卡希爾6點準時到達托克爾的辦公室,托克爾的秘書告訴卡希爾,托克爾看完最後一個病人後就見她。

她按響了對講機,講明自己的身份,然後對講機就嗡嗡作響。前臺滿地都是史前美洲時代和秘魯人的藝術作品的碎片,紅紅綠綠的,她的第一個念頭就是這些裝飾醫生辦公室的起鎮靜作用的彩筆畫怎麼被弄成了這種樣了。她的第二個念頭就是托克爾醫生是個喜歡虛張聲勢的人,這可不是她第一次得出這樣的結論。上一次,她在布達佩斯的科學大會上見到他時,一個特別深刻的印象是他的自我主義與他個性的外在表現十分相稱——有著電影明星的帥氣(史泰龍式的),穿著昂貴的衣服,還有一大筆錢(好像他戴了一個三明治式的廣告牌,上面有一個很大的美元標誌)。但是,可能更為重要的是,很多醫生在他們走出醫學院大門時似乎就帶著幾分自信,但這種表現在那些治療病人的情感和行為方面疾病的醫生身上特別普遍。他們覺得自己就像上帝一樣,知識淵博,看破一切,暗中狂笑別人的生活方式,輕蔑、心不在焉而又心甘情願地僅僅在15分鐘內就用別人的困境打發了一天的工作,然後,再得大筆錢。
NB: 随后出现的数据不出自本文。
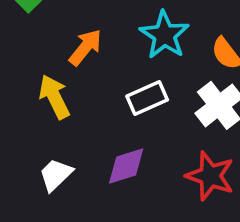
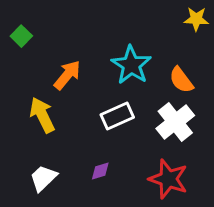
purple diamond: (126, 166) -> (100, 171), size x0.6

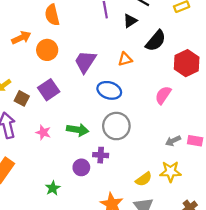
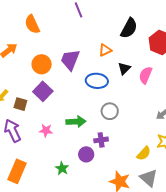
black triangle: (130, 21) -> (124, 68), moved
orange circle: (47, 50) -> (42, 64), moved
gray circle: (116, 126) -> (110, 111), size x0.7
green star: (53, 188) -> (62, 168), moved

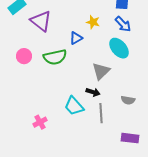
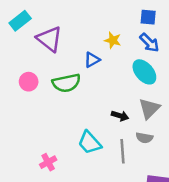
gray triangle: (101, 71) -> (149, 109), moved
black arrow: (93, 92) -> (120, 116), moved
gray semicircle: (128, 100) -> (144, 138), moved

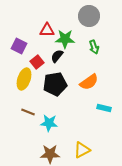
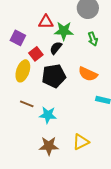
orange semicircle: (89, 82) -> (88, 74), turned 60

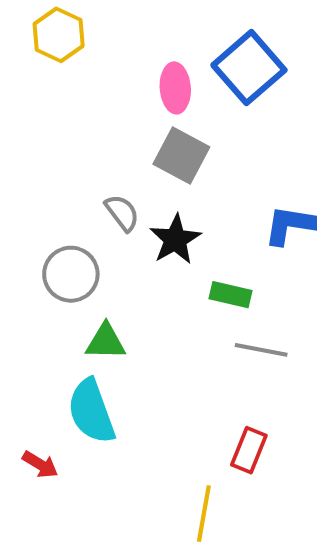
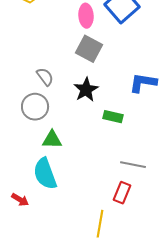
gray semicircle: (122, 213) -> (45, 77), moved
gray line: (261, 350) -> (133, 165), moved

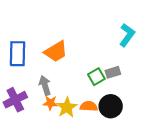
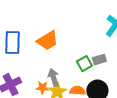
gray arrow: (45, 85) -> (53, 78), moved

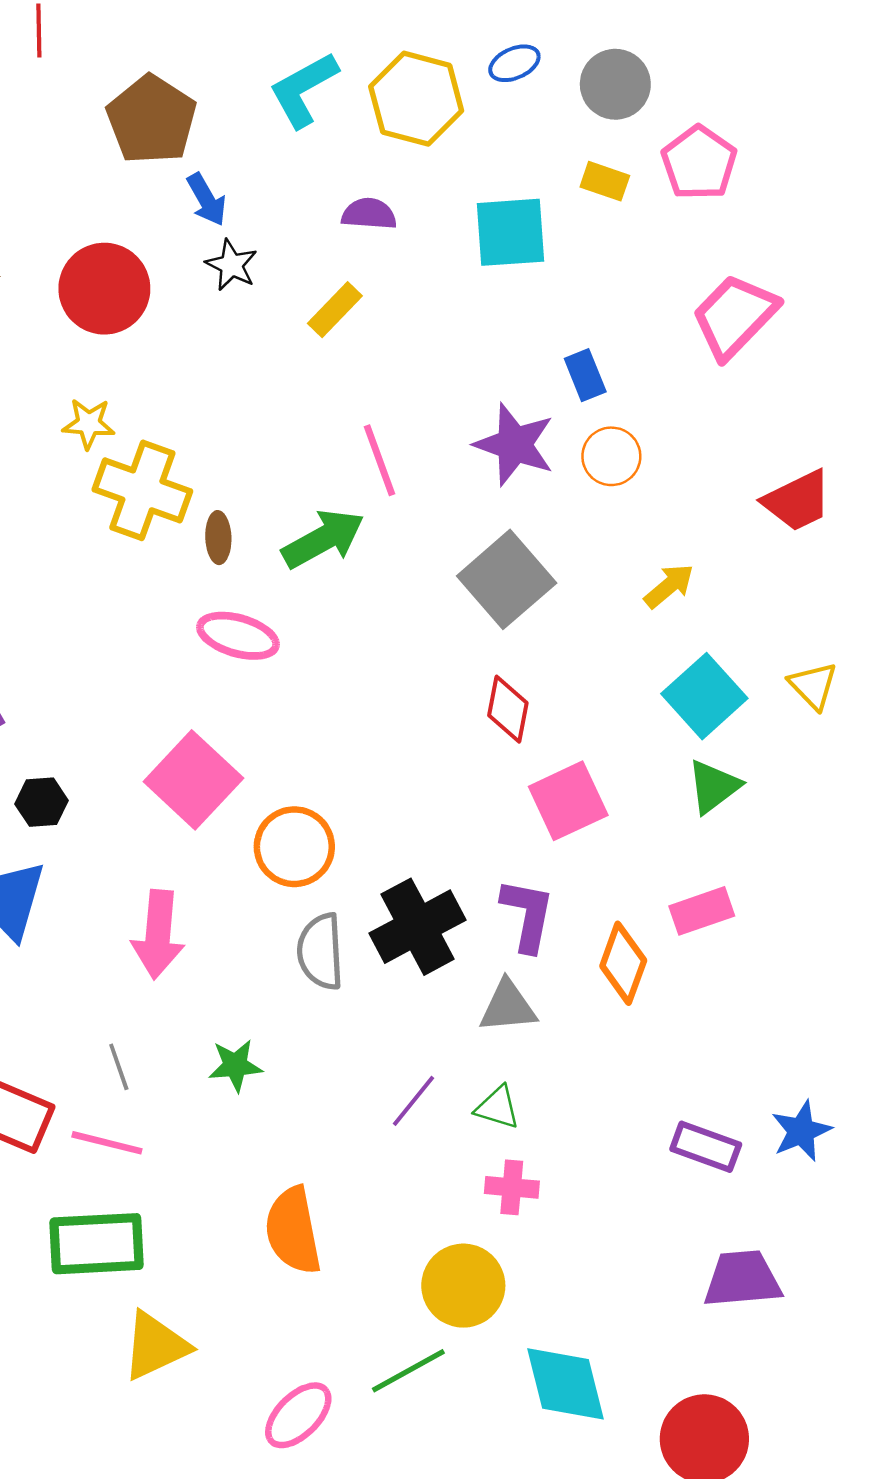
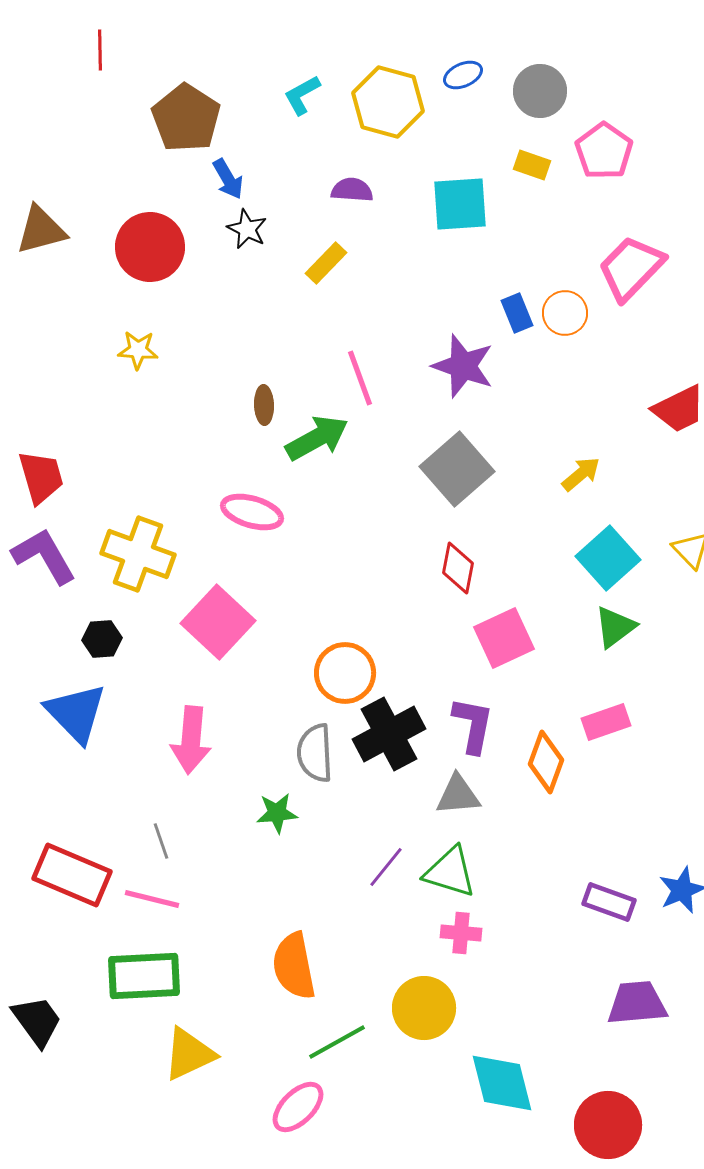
cyan L-shape: (303, 89) -> (302, 95), size x0.7
orange circle: (611, 456) -> (565, 313), moved
yellow cross: (142, 490) -> (138, 554), moved
brown ellipse: (218, 538) -> (264, 405), moved
orange circle: (294, 847) -> (345, 673), moved
green star: (235, 1066) -> (277, 813), moved
green triangle: (497, 1107) -> (450, 872), size x1.5
green line: (408, 1371) -> (337, 1042), moved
接線員是一個討人喜歡的中年婦女,臉圓圓的,頭髮稀少,衣服和帽子穿戴得整整齊齊,好像準備要走。她讓卡希爾坐一會兒,說:「醫生幾分鐘後就見你。」說完就走出去了。卡希爾沒事就順手拿了本《建築文摘》翻了起來,過了一會兒,托克爾走了過來,「卡希爾小姐你好,我是賈森-托克爾。」說著伸出手來。從某種意義上說,他打招呼的方式與她印象中他在布達佩斯的表現不太相稱。她立即起身說:「很感謝你能抽出空見我,醫生。」

「很高興見到你,請進,我的辦公室要更舒服些。」

比起接待室,他的辦公室明顯柔和許多,牆壁是粉白色的,她覺得是一幅有鎮靜作用的畫。一面牆壁上掛滿了各種榮譽、學位和卡希爾第一眼沒認出來的人的合影。房間裡沒有辦公桌。一個玻璃製成的圓形咖啡桌後面有一個玫瑰紅的皮製轉椅。桌子的另一邊有兩張同樣的皮椅。一個皮沙發剛好形成一個頭墊,靠在另一面牆。一個小椅子放在病人的頭平躺時放在的地方的後面。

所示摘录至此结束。